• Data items
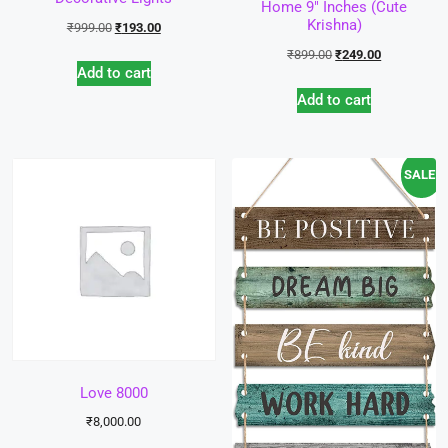
Home 9″ Inches (Cute
Krishna)
₹
999.00
₹
193.00
₹
899.00
₹
249.00
Add to cart
Add to cart
SALE!
Love 8000
₹
8,000.00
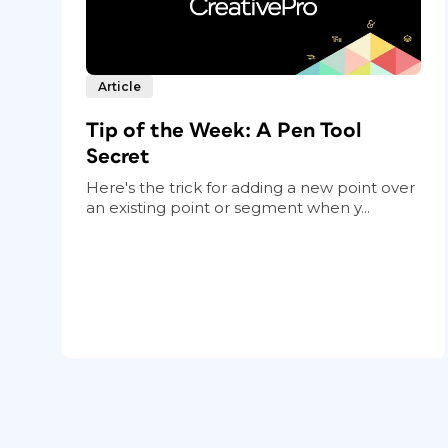
Article
Tip of the Week: A Pen Tool
Secret
Here's the trick for adding a new point over
an existing point or segment when y...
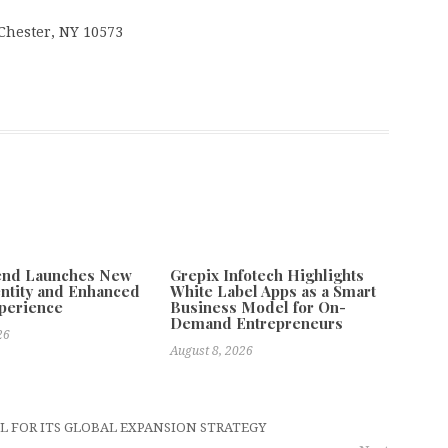
 Chester, NY 10573
tend Launches New
Grepix Infotech Highlights
ntity and Enhanced
White Label Apps as a Smart
xperience
Business Model for On-
Demand Entrepreneurs
26
August 8, 2026
L FOR ITS GLOBAL EXPANSION STRATEGY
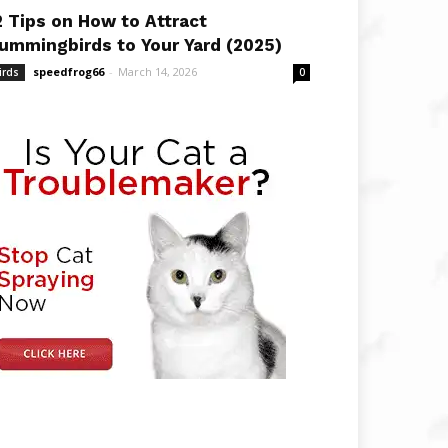
2 Tips on How to Attract
ummingbirds to Your Yard (2025)
speedfrog66
-
March 14, 2026
irds
0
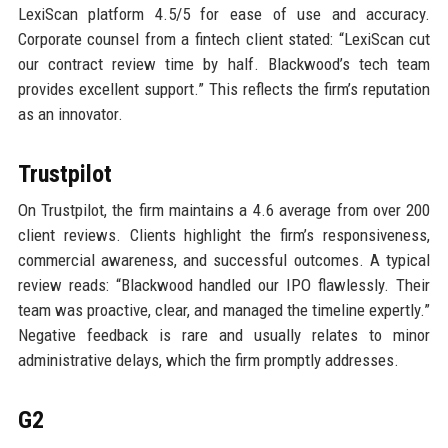
LexiScan platform 4.5/5 for ease of use and accuracy.
Corporate counsel from a fintech client stated: “LexiScan cut
our contract review time by half. Blackwood’s tech team
provides excellent support.” This reflects the firm’s reputation
as an innovator.
Trustpilot
On Trustpilot, the firm maintains a 4.6 average from over 200
client reviews. Clients highlight the firm’s responsiveness,
commercial awareness, and successful outcomes. A typical
review reads: “Blackwood handled our IPO flawlessly. Their
team was proactive, clear, and managed the timeline expertly.”
Negative feedback is rare and usually relates to minor
administrative delays, which the firm promptly addresses.
G2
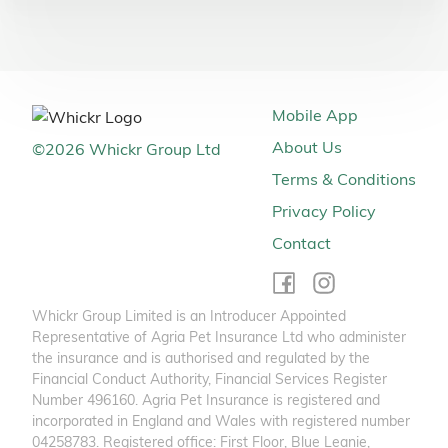
Mobile App
About Us
©
2026
Whickr Group Ltd
Terms & Conditions
Privacy Policy
Contact
Whickr Group Limited is an Introducer Appointed
Representative of Agria Pet Insurance Ltd who administer
the insurance and is authorised and regulated by the
Financial Conduct Authority, Financial Services Register
Number 496160. Agria Pet Insurance is registered and
incorporated in England and Wales with registered number
04258783. Registered office: First Floor, Blue Leanie,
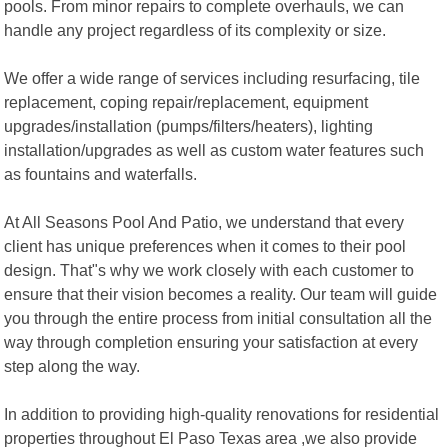
pools. From minor repairs to complete overhauls, we can
handle any project regardless of its complexity or size.
We offer a wide range of services including resurfacing, tile
replacement, coping repair/replacement, equipment
upgrades/installation (pumps/filters/heaters), lighting
installation/upgrades as well as custom water features such
as fountains and waterfalls.
At All Seasons Pool And Patio, we understand that every
client has unique preferences when it comes to their pool
design. That"s why we work closely with each customer to
ensure that their vision becomes a reality. Our team will guide
you through the entire process from initial consultation all the
way through completion ensuring your satisfaction at every
step along the way.
In addition to providing high-quality renovations for residential
properties throughout El Paso Texas area ,we also provide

• Your task
Would you repeat the entries exactly, keeping the images out?

• Output for this task
Home 9″ Inches (Cute
Krishna)
₹
999.00
₹
193.00
₹
899.00
₹
249.00
Add to cart
Add to cart
SALE!
Love 8000
₹
8,000.00
Article
Tip of the Week: A Pen Tool
Secret
Here's the trick for adding a new point over
an existing point or segment when y...
 Chester, NY 10573
tend Launches New
Grepix Infotech Highlights
ntity and Enhanced
White Label Apps as a Smart
xperience
Business Model for On-
Demand Entrepreneurs
26
August 8, 2026
L FOR ITS GLOBAL EXPANSION STRATEGY
2 Tips on How to Attract
ummingbirds to Your Yard (2025)
speedfrog66
-
March 14, 2026
irds
0
LexiScan platform 4.5/5 for ease of use and accuracy.
Corporate counsel from a fintech client stated: “LexiScan cut
our contract review time by half. Blackwood’s tech team
provides excellent support.” This reflects the firm’s reputation
as an innovator.
Trustpilot
On Trustpilot, the firm maintains a 4.6 average from over 200
client reviews. Clients highlight the firm’s responsiveness,
commercial awareness, and successful outcomes. A typical
review reads: “Blackwood handled our IPO flawlessly. Their
team was proactive, clear, and managed the timeline expertly.”
Negative feedback is rare and usually relates to minor
administrative delays, which the firm promptly addresses.
G2
Mobile App
About Us
©
2026
Whickr Group Ltd
Terms & Conditions
Privacy Policy
Contact
Whickr Group Limited is an Introducer Appointed
Representative of Agria Pet Insurance Ltd who administer
the insurance and is authorised and regulated by the
Financial Conduct Authority, Financial Services Register
Number 496160. Agria Pet Insurance is registered and
incorporated in England and Wales with registered number
04258783. Registered office: First Floor, Blue Leanie,
pools. From minor repairs to complete overhauls, we can
handle any project regardless of its complexity or size.
We offer a wide range of services including resurfacing, tile
replacement, coping repair/replacement, equipment
upgrades/installation (pumps/filters/heaters), lighting
installation/upgrades as well as custom water features such
as fountains and waterfalls.
At All Seasons Pool And Patio, we understand that every
client has unique preferences when it comes to their pool
design. That"s why we work closely with each customer to
ensure that their vision becomes a reality. Our team will guide
you through the entire process from initial consultation all the
way through completion ensuring your satisfaction at every
step along the way.
In addition to providing high-quality renovations for residential
properties throughout El Paso Texas area ,we also provide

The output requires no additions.